[Stored data]
┌────────

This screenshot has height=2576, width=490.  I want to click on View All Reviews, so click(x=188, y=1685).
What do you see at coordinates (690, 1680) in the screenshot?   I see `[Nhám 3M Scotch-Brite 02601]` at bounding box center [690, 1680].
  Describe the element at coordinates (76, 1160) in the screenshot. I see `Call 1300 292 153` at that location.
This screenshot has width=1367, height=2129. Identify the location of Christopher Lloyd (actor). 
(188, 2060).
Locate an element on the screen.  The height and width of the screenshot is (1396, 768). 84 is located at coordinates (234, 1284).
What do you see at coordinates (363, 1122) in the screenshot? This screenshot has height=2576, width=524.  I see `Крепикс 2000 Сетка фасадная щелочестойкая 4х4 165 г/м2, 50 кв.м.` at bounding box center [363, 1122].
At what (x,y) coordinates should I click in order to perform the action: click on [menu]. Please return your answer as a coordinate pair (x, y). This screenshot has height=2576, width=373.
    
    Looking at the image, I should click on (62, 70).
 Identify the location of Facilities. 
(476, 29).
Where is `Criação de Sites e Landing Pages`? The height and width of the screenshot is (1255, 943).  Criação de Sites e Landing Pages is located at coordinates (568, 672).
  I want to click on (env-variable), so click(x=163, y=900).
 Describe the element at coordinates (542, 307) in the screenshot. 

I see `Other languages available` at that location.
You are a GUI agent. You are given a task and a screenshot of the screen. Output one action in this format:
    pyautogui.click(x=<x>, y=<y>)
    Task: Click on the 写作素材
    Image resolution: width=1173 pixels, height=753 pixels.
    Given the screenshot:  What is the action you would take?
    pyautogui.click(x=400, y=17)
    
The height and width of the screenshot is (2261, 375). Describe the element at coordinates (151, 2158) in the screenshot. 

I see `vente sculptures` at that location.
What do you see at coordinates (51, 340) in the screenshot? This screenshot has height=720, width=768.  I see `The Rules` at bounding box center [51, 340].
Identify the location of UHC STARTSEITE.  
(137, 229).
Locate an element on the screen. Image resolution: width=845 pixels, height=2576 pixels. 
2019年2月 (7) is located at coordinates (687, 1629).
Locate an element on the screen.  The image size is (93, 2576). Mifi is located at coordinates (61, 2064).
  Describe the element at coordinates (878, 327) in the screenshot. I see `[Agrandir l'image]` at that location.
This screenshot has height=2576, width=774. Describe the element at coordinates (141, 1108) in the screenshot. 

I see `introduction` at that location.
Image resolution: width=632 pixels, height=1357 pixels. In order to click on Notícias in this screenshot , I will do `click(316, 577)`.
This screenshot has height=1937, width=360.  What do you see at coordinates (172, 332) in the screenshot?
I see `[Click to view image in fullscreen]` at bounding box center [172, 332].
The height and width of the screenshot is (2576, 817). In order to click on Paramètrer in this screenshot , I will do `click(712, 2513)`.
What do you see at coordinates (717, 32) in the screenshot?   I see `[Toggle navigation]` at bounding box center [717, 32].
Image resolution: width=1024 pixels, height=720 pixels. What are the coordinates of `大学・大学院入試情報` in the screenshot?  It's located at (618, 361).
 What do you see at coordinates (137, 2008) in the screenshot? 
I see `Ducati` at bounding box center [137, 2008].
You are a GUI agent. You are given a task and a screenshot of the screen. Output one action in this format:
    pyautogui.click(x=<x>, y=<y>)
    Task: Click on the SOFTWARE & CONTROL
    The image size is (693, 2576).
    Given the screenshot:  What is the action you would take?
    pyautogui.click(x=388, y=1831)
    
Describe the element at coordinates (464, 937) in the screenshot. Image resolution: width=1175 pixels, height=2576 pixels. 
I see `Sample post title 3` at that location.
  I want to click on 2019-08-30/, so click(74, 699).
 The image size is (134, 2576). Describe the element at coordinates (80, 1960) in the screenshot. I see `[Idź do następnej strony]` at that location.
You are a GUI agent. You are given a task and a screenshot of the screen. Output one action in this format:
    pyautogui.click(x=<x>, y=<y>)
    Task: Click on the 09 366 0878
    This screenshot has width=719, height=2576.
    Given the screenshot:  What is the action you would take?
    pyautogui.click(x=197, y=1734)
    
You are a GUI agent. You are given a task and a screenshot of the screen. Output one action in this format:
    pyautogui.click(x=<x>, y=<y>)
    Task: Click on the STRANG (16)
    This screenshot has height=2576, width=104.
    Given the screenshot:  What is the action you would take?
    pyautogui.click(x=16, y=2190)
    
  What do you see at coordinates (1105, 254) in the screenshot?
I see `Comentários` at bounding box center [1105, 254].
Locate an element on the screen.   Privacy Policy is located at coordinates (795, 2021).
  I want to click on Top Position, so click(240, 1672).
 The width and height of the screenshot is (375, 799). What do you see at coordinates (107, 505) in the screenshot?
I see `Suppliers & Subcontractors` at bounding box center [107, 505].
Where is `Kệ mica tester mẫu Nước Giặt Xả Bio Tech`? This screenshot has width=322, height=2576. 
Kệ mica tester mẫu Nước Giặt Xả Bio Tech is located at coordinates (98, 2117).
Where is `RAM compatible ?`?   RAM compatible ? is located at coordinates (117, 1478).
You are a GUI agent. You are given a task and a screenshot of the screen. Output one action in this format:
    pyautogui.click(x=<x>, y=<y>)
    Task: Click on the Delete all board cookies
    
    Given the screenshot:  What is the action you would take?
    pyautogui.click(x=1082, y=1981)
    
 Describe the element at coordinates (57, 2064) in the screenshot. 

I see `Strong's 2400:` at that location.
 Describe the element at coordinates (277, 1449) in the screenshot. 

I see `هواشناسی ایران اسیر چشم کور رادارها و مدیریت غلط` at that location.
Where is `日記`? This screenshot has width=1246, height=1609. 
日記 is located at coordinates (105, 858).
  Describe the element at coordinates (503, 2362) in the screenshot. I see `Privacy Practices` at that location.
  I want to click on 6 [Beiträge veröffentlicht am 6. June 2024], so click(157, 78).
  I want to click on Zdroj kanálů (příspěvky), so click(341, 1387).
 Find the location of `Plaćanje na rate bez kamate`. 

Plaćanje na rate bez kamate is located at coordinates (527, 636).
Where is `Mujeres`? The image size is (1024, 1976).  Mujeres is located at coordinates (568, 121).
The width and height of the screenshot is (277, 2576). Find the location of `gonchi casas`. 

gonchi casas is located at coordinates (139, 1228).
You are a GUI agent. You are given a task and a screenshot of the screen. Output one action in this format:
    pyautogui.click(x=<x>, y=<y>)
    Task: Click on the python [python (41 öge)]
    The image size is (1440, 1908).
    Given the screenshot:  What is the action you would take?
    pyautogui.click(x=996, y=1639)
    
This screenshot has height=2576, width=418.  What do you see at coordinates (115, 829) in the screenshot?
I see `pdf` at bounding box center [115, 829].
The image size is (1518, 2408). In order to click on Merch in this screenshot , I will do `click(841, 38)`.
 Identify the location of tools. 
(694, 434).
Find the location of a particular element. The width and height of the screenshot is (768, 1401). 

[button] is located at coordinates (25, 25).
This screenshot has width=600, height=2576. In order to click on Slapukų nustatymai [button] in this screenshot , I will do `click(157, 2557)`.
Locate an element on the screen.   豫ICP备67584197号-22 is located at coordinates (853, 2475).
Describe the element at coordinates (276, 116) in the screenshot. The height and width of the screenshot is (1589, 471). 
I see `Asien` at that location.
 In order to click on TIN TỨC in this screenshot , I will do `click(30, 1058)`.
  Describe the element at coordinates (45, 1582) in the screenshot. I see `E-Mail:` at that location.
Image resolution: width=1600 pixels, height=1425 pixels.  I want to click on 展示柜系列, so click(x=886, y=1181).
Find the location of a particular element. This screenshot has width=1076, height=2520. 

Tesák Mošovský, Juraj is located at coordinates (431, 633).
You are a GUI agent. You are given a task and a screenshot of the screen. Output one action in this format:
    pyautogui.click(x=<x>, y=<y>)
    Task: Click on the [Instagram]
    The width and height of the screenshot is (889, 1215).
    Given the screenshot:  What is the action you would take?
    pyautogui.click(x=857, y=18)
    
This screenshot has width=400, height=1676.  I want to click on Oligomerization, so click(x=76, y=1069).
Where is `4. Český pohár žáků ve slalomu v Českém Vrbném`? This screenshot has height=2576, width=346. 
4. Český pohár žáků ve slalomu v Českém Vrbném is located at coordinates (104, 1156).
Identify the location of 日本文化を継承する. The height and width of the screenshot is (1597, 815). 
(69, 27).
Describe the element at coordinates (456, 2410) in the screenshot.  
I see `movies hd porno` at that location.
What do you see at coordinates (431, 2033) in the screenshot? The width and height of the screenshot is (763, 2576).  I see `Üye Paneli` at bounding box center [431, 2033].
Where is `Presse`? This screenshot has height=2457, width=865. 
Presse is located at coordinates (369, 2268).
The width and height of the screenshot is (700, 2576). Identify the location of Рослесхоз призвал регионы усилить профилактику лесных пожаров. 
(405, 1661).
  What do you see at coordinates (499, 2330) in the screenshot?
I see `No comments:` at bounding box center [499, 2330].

└────────

● AIM OF THE TASK
Repeat each line of the data above, exactly as it appears, from the first through the line that contains "What do you see at coordinates (363, 1122)".

● SOLUTION TO THE EXERCISE
This screenshot has height=2576, width=490.  I want to click on View All Reviews, so click(x=188, y=1685).
What do you see at coordinates (690, 1680) in the screenshot?   I see `[Nhám 3M Scotch-Brite 02601]` at bounding box center [690, 1680].
  Describe the element at coordinates (76, 1160) in the screenshot. I see `Call 1300 292 153` at that location.
This screenshot has width=1367, height=2129. Identify the location of Christopher Lloyd (actor). 
(188, 2060).
Locate an element on the screen.  The height and width of the screenshot is (1396, 768). 84 is located at coordinates (234, 1284).
What do you see at coordinates (363, 1122) in the screenshot? This screenshot has height=2576, width=524.  I see `Крепикс 2000 Сетка фасадная щелочестойкая 4х4 165 г/м2, 50 кв.м.` at bounding box center [363, 1122].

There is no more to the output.